● **TASK STATEMENT**:
Please restate, exactly as they appear, only the lines from the one that contains "activités au Benelux de Bricora" to the final line of the entries, with no pictures.

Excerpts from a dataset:
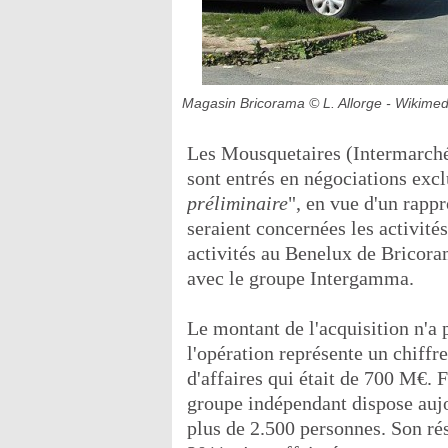
Magasin Bricorama
© L. Allorge - Wikime
Les Mousquetaires (Intermarch
sont entrés en négociations excl
préliminaire
", en vue d'un rapp
seraient concernées les activité
activités au Benelux de Bricora
avec le groupe Intergamma.
Le montant de l'acquisition n'a
l'opération représente un chiffre
d'affaires qui était de 700 M€. 
groupe indépendant dispose auj
plus de 2.500 personnes. Son rés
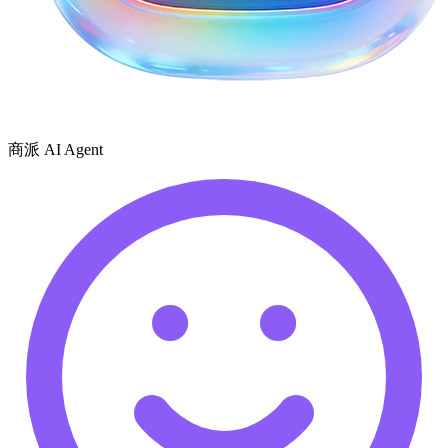
商派 AI Agent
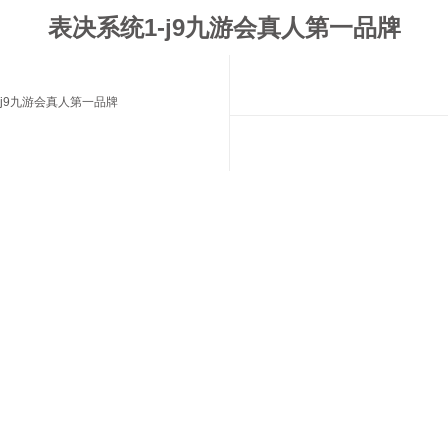
表决系统1-j9九游会真人第一品牌
j9九游会真人第一品牌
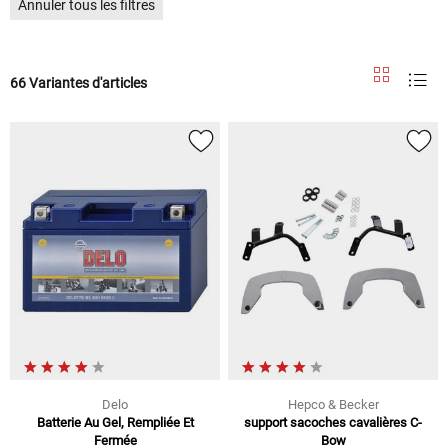
Annuler tous les filtres
66 Variantes d'articles
Delo
Hepco & Becker
Batterie Au Gel, Rempliée Et
support sacoches cavalières C-
Fermée
Bow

● **SOLVED EXERCISE**:
activités au Benelux de Bricora
avec le groupe Intergamma.
Le montant de l'acquisition n'a
l'opération représente un chiffre
d'affaires qui était de 700 M€. 
groupe indépendant dispose auj
plus de 2.500 personnes. Son rés
商派 AI Agent
表决系统1-j9九游会真人第一品牌
j9九游会真人第一品牌
Annuler tous les filtres
66 Variantes d'articles
Delo
Hepco & Becker
Batterie Au Gel, Rempliée Et
support sacoches cavalières C-
Fermée
Bow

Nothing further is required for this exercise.